Eugen Sandow vécut dans l’Angleterre victorienne, à une période où les gens qui produisaient leurs corps en public le faisaient pour étaler leurs capacités physiques. C’étaient les fameux « hommes forts », incontournables des foires de l’époque. Mais à l’occasion d’un voyage en Italie dans son enfance, il était tombé en admiration devant les statues de l’Antiquité et leur plastique musculeuse et proportionnée. Il choisit alors de s’entraîner non pour être simplement fort, mais pour se sculpter un corps qui réponde aux canons de cette beauté antique. C’est ainsi qu’il devint le fondateur du culturisme moderne.
De son vrai nom Friedrich Wilhelm Mueller, Eugen Sandow est né à Königsberg, le 2 avril 1867, et mort à Londres, le 14 octobre 1925. Après avoir quitté la Prusse, il commença à se produire dans des exhibitions de force en Europe. En 1889, sa victoire dès sa première participation au concours d’hommes forts de Londres lui permit d’acquérir une immense popularité. Les contrats affluèrent de toute la Grande-Bretagne. Il fut ainsi repéré par Florenz Ziegfeld, impresario et producteur américain, créateur des célèbres spectacles musicaux les Ziegfeld Follies, qui lui proposa de participer à l’Exposition Universelle de Chicago de 1893.

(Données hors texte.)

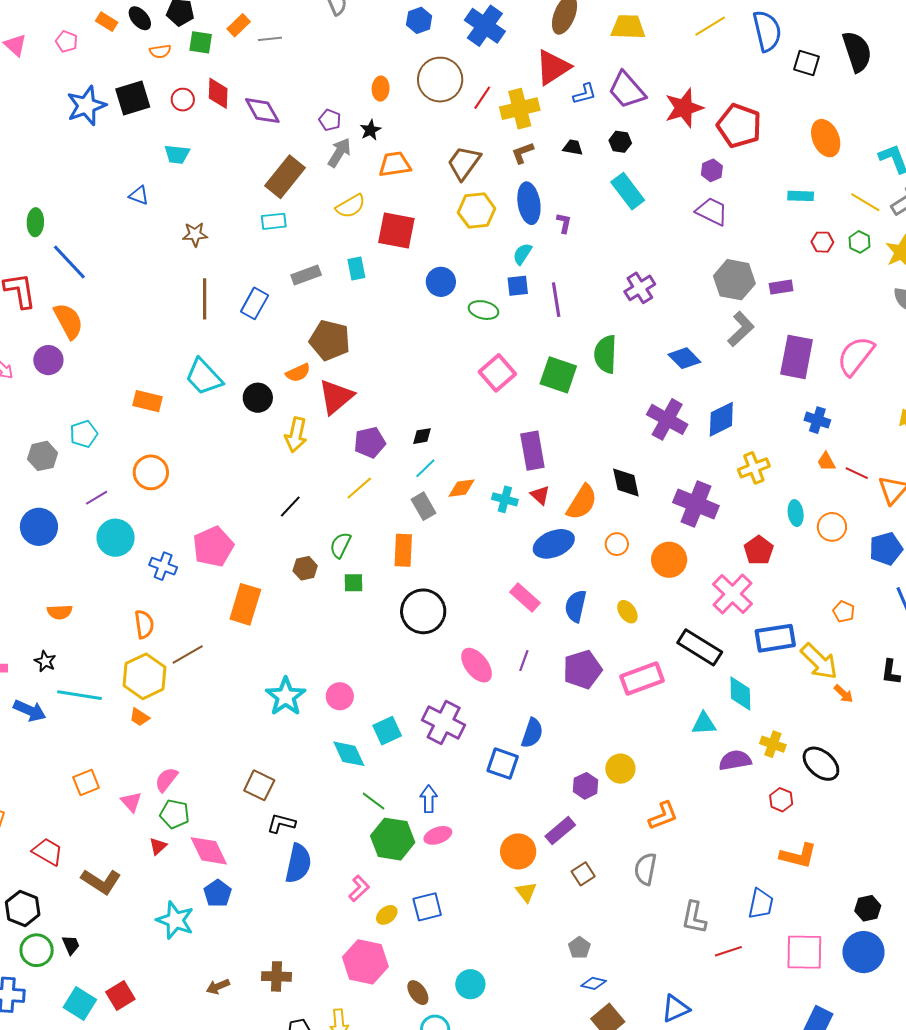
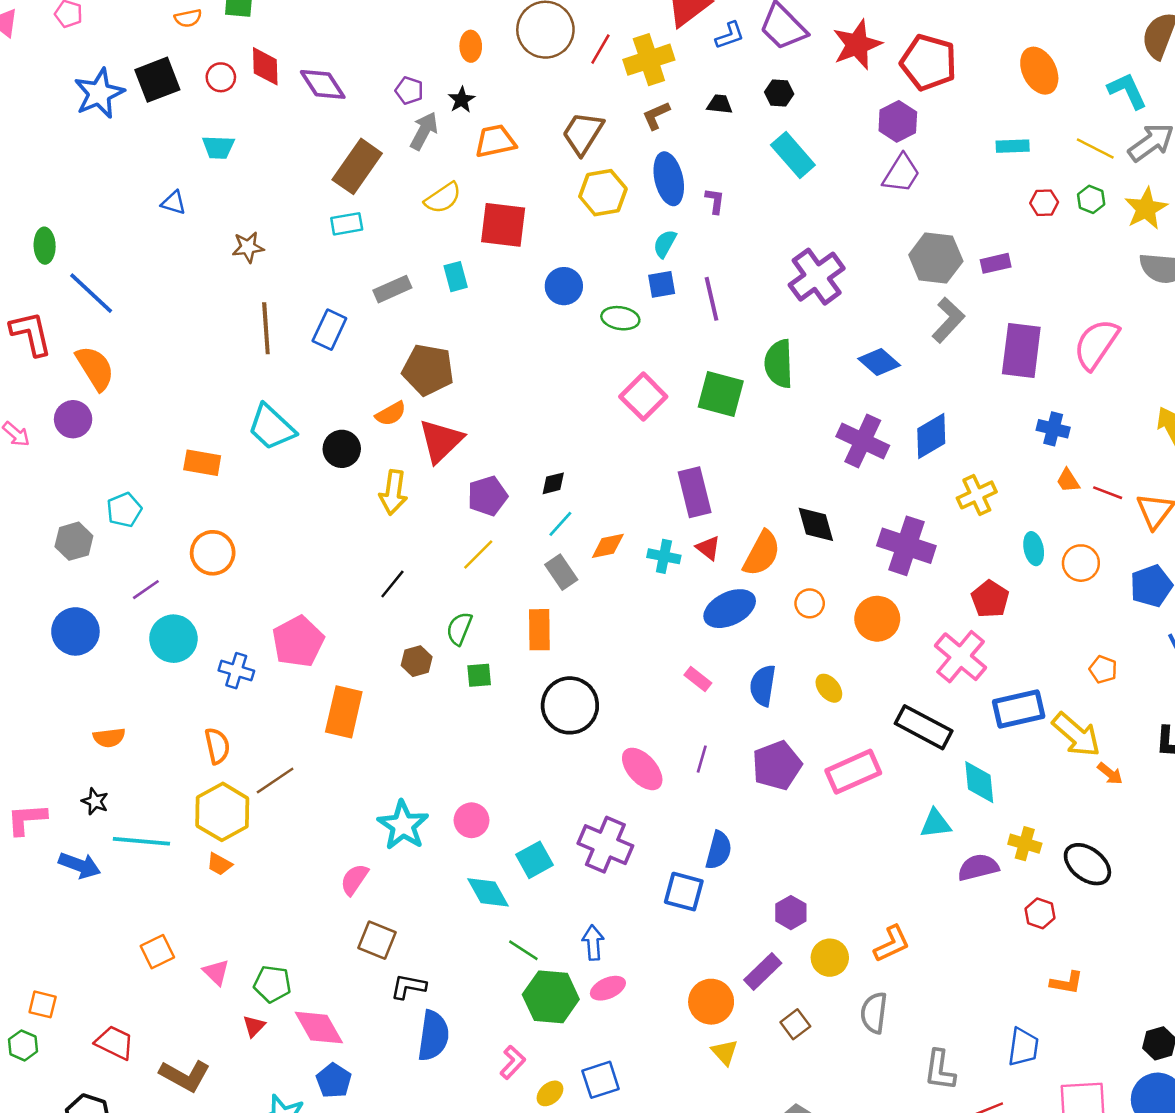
purple hexagon: (712, 170) -> (898, 121), size x1.4
purple trapezoid: (712, 211) -> (901, 173), turned 100
purple cross: (640, 288) -> (817, 277), size x1.4
pink rectangle: (525, 597) -> (698, 679), size x0.7
yellow circle: (620, 769) -> (830, 958), moved
pink semicircle: (166, 780) -> (354, 880), moved
orange L-shape: (798, 856) -> (1067, 983), size x0.7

Le tout premier culturiste
Sandow se démarquait des autres célébrités de spectacles de force de l’époque par le soin qu’il apportait à son apparence. D’ailleurs, ses performances relevaient plus de la « démonstration de muscles » que de la démonstration de force. Il est considéré, par sa vie et la méthode d’entraînement qu’il a tirée de son expérience, comme l’inventeur du bodybuildisme, conçu comme une démarche de « sculpture du corps ». Et en effet, son obsession était de reproduire à l’identique les proportions idéales des statues antiques, dont il était allé jusqu’à prendre les mesure dans les musées ! Le premier concours de culturisme, The Great Competition, qu’il organisa au Royal Albert Hall de Londres en 1901, fut un énorme succès. Parmi les juges on notera, outre Sandow lui-même, son ami l’écrivain Sir Arthur Conan Doyle, qui pratiquait à l’époque le cricket à un haut niveau.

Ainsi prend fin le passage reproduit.